I also prefer classes that meet once a week. You get it over with in one shot and less worrying about if some homework assignment is due. The worst classes are the ones that meet 3 times a week. 50 minutes is not enough time and by the time the teacher is warmed up and giving a good lecture the class is over.


----------



## Brasilia (Aug 23, 2012)

Wait a second - do you get a choice when your at university!??!?!?!?

I had no Idea!!!

I want night classes!!!!!!!!!


----------



## komorikun (Jan 11, 2009)

Brasilia said:


> Wait a second - do you get a choice when your at university!??!?!?!?
> 
> I had no Idea!!!
> 
> I want night classes!!!!!!!!!


Well, yeah. They usually have a few sections for each class. Some only have 2 sections but others have many sections.


----------



## Lmatic3030 (Nov 3, 2011)

Since I work during the day, pm classes are really my only option. But yea I do notice the atmosphere is a little more laid back during pm classes. Also it's easier to find parking during the late afternoon.


----------



## Cam1 (Dec 4, 2011)

I like afternoons


----------



## farfegnugen (Aug 16, 2010)

I still shudder over 8 a.m. physics lectures though it left afternoons for labs and nights for beer.


----------



## Diacetylmorphine (Mar 9, 2011)

I like the AM classes, it lets me get that crap out of the way so I can enjoy the rest of my day.


----------



## squall78 (Feb 17, 2012)

The earliest I could take a class and function was at 10am. I scheduled my classes from 10am-2pm, so I could have the rest of the day to do whatever. It makes sleep a lot better too as I can choose to sleep as late as 2am and still get enough sleep. 
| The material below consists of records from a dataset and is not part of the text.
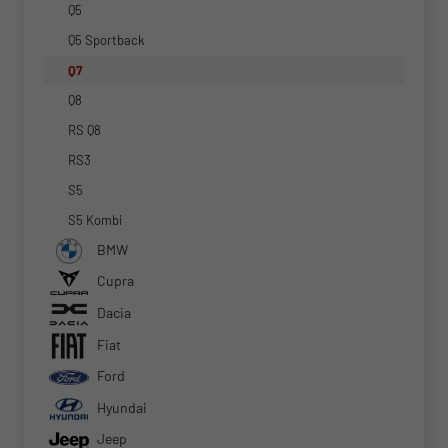
Q5
Q5 Sportback
Q7
Q8
RS Q8
RS3
S5
S5 Kombi
BMW
Cupra
Dacia
Fiat
Ford
Hyundai
Jeep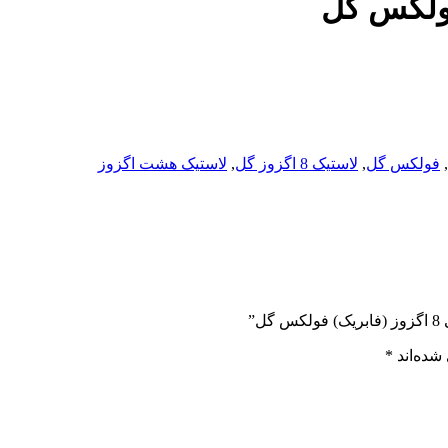
,
فولکس گل
,
لاستیک 8 اگزوز گل
,
لاستیک هشت اگزوز
”
شده‌اند
*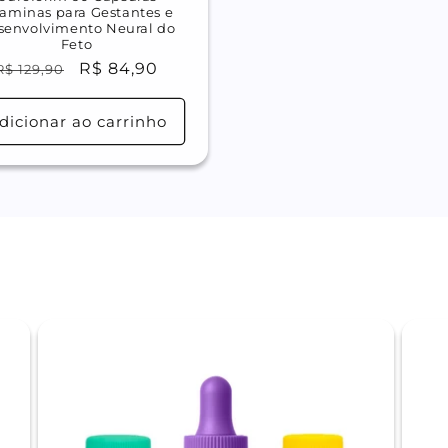
taminas para Gestantes e
senvolvimento Neural do
Feto
Preço
Preço
R$ 84,90
R$ 129,90
normal
promocional
dicionar ao carrinho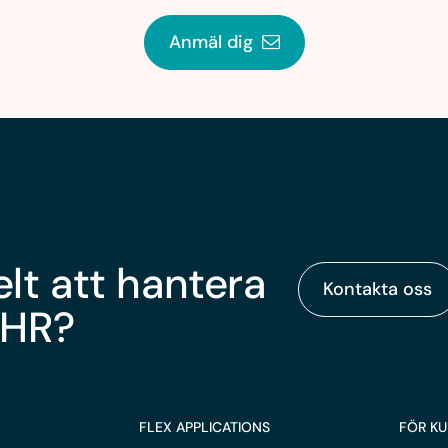
Anmäl dig
elt att hantera
Kontakta oss
 HR?
FLEX APPLICATIONS
FÖR K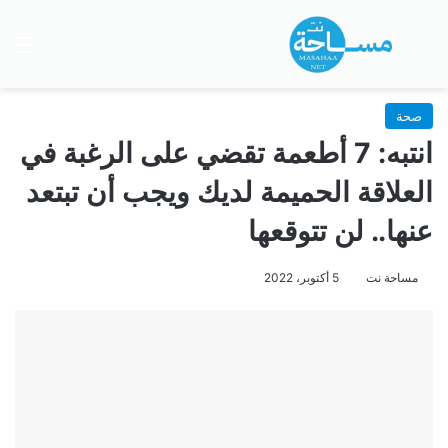
بحث عن
الق
صحة
انتبه: 7 أطعمة تقضي على الرغبة في
العلاقة الحميمة لديك ويجب أن تبتعد
عنها.. لن تتوقعها
مساحة نت
5 أكتوبر، 2022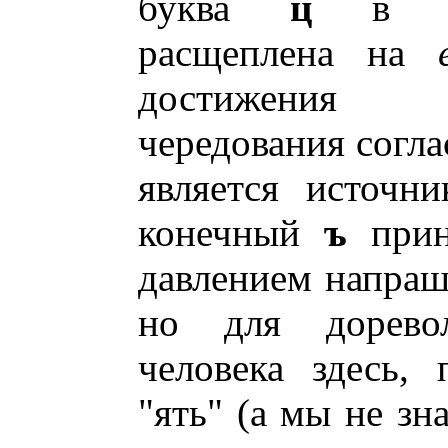
буква
ц
в нео
расщеплена на
достижения б
чередования согла
является источн
конечный
ъ
прин
давлением напраш
но для доревол
человека здесь,
"ять" (а мы не зн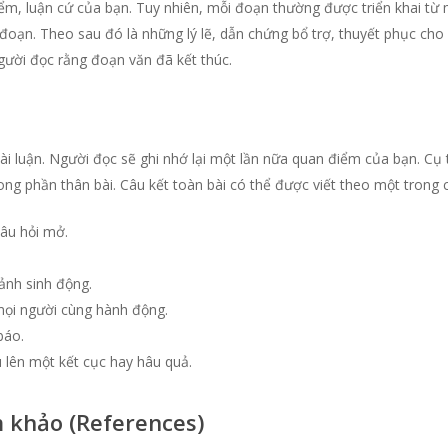
ểm, luận cứ của bạn. Tuy nhiên, mỗi đoạn thường được triển khai từ 
đoạn. Theo sau đó là những lý lẽ, dẫn chứng bổ trợ, thuyết phục ch
ười đọc rằng đoạn văn đã kết thúc.
ài luận. Người đọc sẽ ghi nhớ lại một lần nữa quan điểm của bạn. Cụ 
ong phần thân bài. Câu kết toàn bài có thể được viết theo một trong 
câu hỏi mở.
 ảnh sinh động.
 mọi người cùng hành động.
báo.
 lên một kết cục hay hâu quả.
m khảo (References)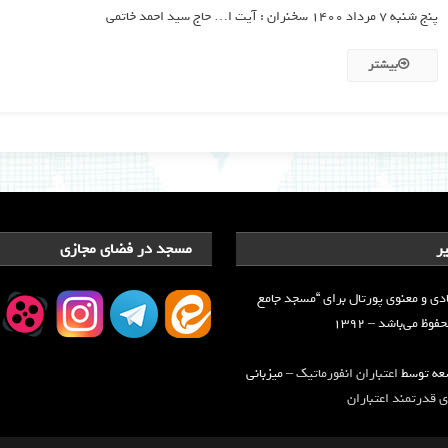
پنج شنبه ۷ مرداد ۱۴۰۰ سخنران : آیت ا… حاج سید احمد خاتمی
تصویری
جشن
بیشتر
بزرگ
غدیر
ر
مسجد در فضای مجازی
دی و معنوی پورتال برای “مسجد جامع
وظ می‌باشد – ۱۳۹۲
سعه توسط
اعتباران انفورماتیک
– میزبانی
 قدرتمند اعتباران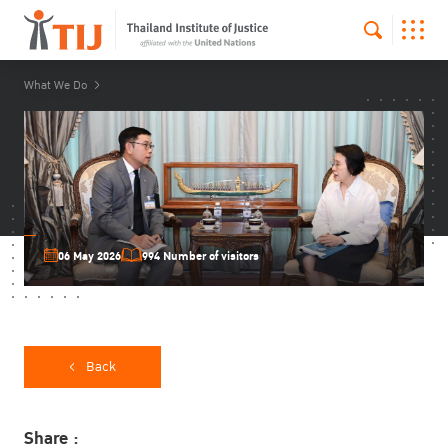
What We Do
06 May 2026
994 Number of visitors
Back
Share :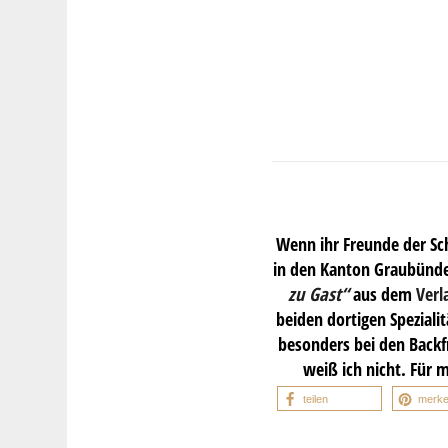
Wenn ihr Freunde der Sc
in den Kanton Graubünde
zu Gast“
aus dem
Verl
beiden dortigen Speziali
besonders bei den Backf
weiß ich nicht. Für m
teilen
merk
My best class was a night class at 6pm-8:30pm twice a week. It was public speaking (hardmode with SA) but I thoroughly enjoyed it because of the hours.


----------



## DeeperUnderstanding (May 19, 2007)

I like afternoon classes the best.

Night classes, I am usually stuck with a bunch of old people.


----------



## lizzy19 (Jun 16, 2012)

WintersTale said:


> I like afternoon classes the best.
> 
> Night classes, I am usually stuck with a bunch of old people.


lol thats true One took a night class it was mostly older people which wasn't so bad.


----------



## oceanlife (Aug 20, 2012)

WintersTale said:


> I like afternoon classes the best.
> 
> Night classes, I am usually stuck with a bunch of old people.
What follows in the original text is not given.